As CPU speed increases faster than memory speed, you will need the techniques in this book. Also, as you move into multiple processors, memory problems don’t get better; usually they get worse. With many hungry processors always ready for more data, a memory subsystem can become extremely strained.
With just a little skill, we can often restructure memory accesses so that they play to your memory system’s strengths instead of its weaknesses.
The following code segment traverses a pointer chain:
while ((p = (char *) *p) != NULL); How will such a code interact with the cache if all the references fall within a small portion of memory? How will the code interact with the cache if references are stretched across many megabytes?
How would the code in [Exercise 1] behave on a multibanked memory system that has no cache?
A long time ago, people regularly wrote self-modifying code — programs that wrote into instruction memory and changed their own behavior. What would be the implications of self-modifying code on a machine with a Harvard memory architecture?
Assume a memory architecture with an L1 cache speed of 10 ns, L2 speed of 30 ns, and memory speed of 200 ns. Compare the average memory system performance with (1) L1 80%, L2 10%, and memory 10%; and (2) L1 85% and memory 15%.

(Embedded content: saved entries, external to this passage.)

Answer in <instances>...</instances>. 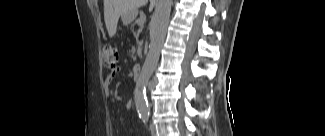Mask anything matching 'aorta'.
<instances>
[{
	"instance_id": "aorta-1",
	"label": "aorta",
	"mask_w": 325,
	"mask_h": 136,
	"mask_svg": "<svg viewBox=\"0 0 325 136\" xmlns=\"http://www.w3.org/2000/svg\"><path fill=\"white\" fill-rule=\"evenodd\" d=\"M172 0H159L151 19L149 51L136 82L134 91L135 105L139 113L149 112L146 88L151 75L156 69L160 51L165 41L170 18Z\"/></svg>"
}]
</instances>
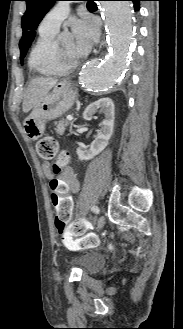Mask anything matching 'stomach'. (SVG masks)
<instances>
[{"mask_svg":"<svg viewBox=\"0 0 183 329\" xmlns=\"http://www.w3.org/2000/svg\"><path fill=\"white\" fill-rule=\"evenodd\" d=\"M76 91L66 83H58L53 91L46 94L34 106L24 120V130L30 140H38L45 131L47 121L57 119L74 105Z\"/></svg>","mask_w":183,"mask_h":329,"instance_id":"stomach-1","label":"stomach"}]
</instances>
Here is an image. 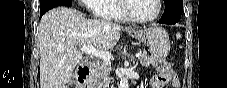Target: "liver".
<instances>
[{"mask_svg": "<svg viewBox=\"0 0 227 88\" xmlns=\"http://www.w3.org/2000/svg\"><path fill=\"white\" fill-rule=\"evenodd\" d=\"M123 27L103 20L85 19L73 8L48 11L39 23L40 86L64 88L82 60L78 48L112 49Z\"/></svg>", "mask_w": 227, "mask_h": 88, "instance_id": "liver-1", "label": "liver"}]
</instances>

On a computer system, run loops that process arrays of varying length from 16 to 16 million:
ARRAY(I) = ARRAY(I) + 3 How does the number of additions per second change as the array length changes? Experiment with
Which has more significant impact on performance: larger array elements or integer versus floating-point? Try this on a range of different computers.

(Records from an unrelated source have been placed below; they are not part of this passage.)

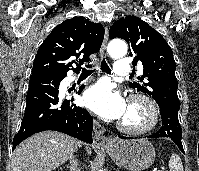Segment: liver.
Wrapping results in <instances>:
<instances>
[{
  "label": "liver",
  "instance_id": "obj_1",
  "mask_svg": "<svg viewBox=\"0 0 199 171\" xmlns=\"http://www.w3.org/2000/svg\"><path fill=\"white\" fill-rule=\"evenodd\" d=\"M80 142L63 133L43 131L19 144L12 155L11 171H53L73 156ZM87 153L91 150L87 148Z\"/></svg>",
  "mask_w": 199,
  "mask_h": 171
}]
</instances>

Create a two-dimensional array of 1024×1024. Loop through the array with rows as the inner loop and then again with columns as the inner loop. Perform a simple operation on each element. Do the loops perform differently? Why? Experiment with different dimensions for the array and see the performance impact.
Write a program that repeatedly executes timed loops of different sizes to determine the cache size for your system.
- See Chapter 15, Using Published Benchmarks, for details on the Linpack benchmark.
- Magnetic core memory is still used in applications where radiation “hardness” — resistance to changes caused by ionizing radiation — is important.
- [Section 3.2.1] describes cache coherency in more detail.
- The term for this is demand paging.
- Text pages are identified by the disk device and block number from which they came.
- See the STREAM section in Chapter 15 for measures of memory bandwidth.
- By the way, most machines have uncached memory spaces for process synchronization and I/O device registers. However, memory references to these locations bypass the cache because of the address chosen, not necessarily because of the instruction chosen.